# A new method for detection of clustering based on four zones Apollonius circle

- 37 Downloads

## Abstract

In many fields of machine learning such as classifying and clustering, neighborhood construction algorithms are used to model local relationships between data samples and to build global structure from local information. In finding connection among the data points, neighborhood is undeniably useful for data processing. Therefore, a very major issue is to find a novel approach to locating neighborhood among data points. If the geometric relationships existing between the data points in the neighborhood area are accurately explored, it will be feasible to observe the behavioral rules as well as the similarities among the data. This will also help identify indirect and direct neighborhood ranges. This study aims to find neighborhood accurately by means of the Apollonius circle zones. The experimental validation against well-known *k*-nearest neighbor and ε-neighborhood is also an indication of the robustness of the method in real data sets.

## Keywords

Apollonius circle zones Data mining Neighborhood connection Clustering## 1 Introduction

In any neighborhood, data points are usually located in a way that there is local mutual similarity among them, and the nature of relationship among them is a major way for defining them. One of the main features of clustering is data analysis and its categorization into similar groups through a thorough analysis of neighborhood. The notion of neighborhood can be used for constructing very accurate neighborhood models through making changes in the data features based on similar categories. By similarity, we mean the intrinsic dependence within the data.
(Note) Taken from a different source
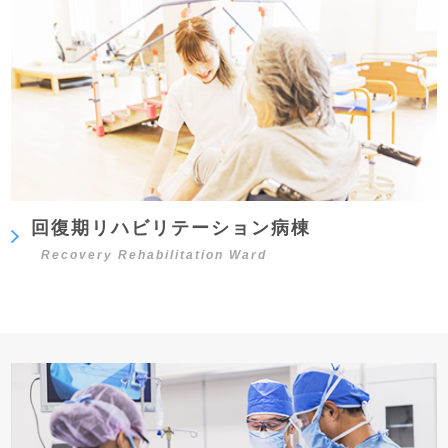
回復期リハビリテーション病棟
Recovery Rehabilitation Ward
One of the most well-known algorithms used to define and cluster neighborhood data by means of Euclidean distance is known as *k*-nearest neighbor (*k*-NN) [1]. The mentioned algorithm is very simple and is highly useful in determining neighborhood. Moreover, it is the only criterion used for determining neighborhood the distance as well as the geometric place of the points by the use of *k*-NN algorithms, in which the statistical rules are not taken into account.

The main criterion in such data sets is the extent of similarity within the data in each group [2]. Meanwhile, the data located in two different groups are not similar to each other. The value of *k* which is used as a parameter can be determined in a dynamic way, and it can be identified before starting the clustering algorithm. Therefore, in this proposed method, the shortcomings of the present methods including their stable neighborhood area and their highly complex nature were resolved. To be more specific, the structure of geometric Apollonius circle is used so that all direct/indirect relationships among the data points in a set are identified. Our algorithm is applied to clustering problems to yield its performance, and it is assumed that there is no prior information about the data set. Absence of fixed neighborhood zones in optimizing the process of finding neighborhood among data points is one of the advantages. The other advantage is related to the fact that tuning the parameters is not necessary.

Apollonius circle for neighborhood formation offers a suitable structure for geometric separation of the defined zone from the neighboring data to the next nearest zone, so that the most similar data would be located within the Apollonius zones defined for them. Neighborhood structures constructed by our algorithm work well where (1) there is no need to examine each individual point in the neighborhood data set, (2) density varies within a data set, and (3) there is extraction geometry structure in assessing the local similarities among the data points. The proposed algorithm was utilized since interesting zone connections could be extracted for locating neighborhood; it could also reduce the complexity of the previous algorithms. Moreover, the proposed algorithm is able to explore the outlier data in different noisy data sets.

Later in this paper, a review of literature about neighborhood construction is provided, and an overview of the proposed algorithm is presented. Section 4 is allotted to using the method with several pieces of real data as well as presenting the results and discussing them. The last section (Sect. 5) will elaborate on the conclusions obtained from this study.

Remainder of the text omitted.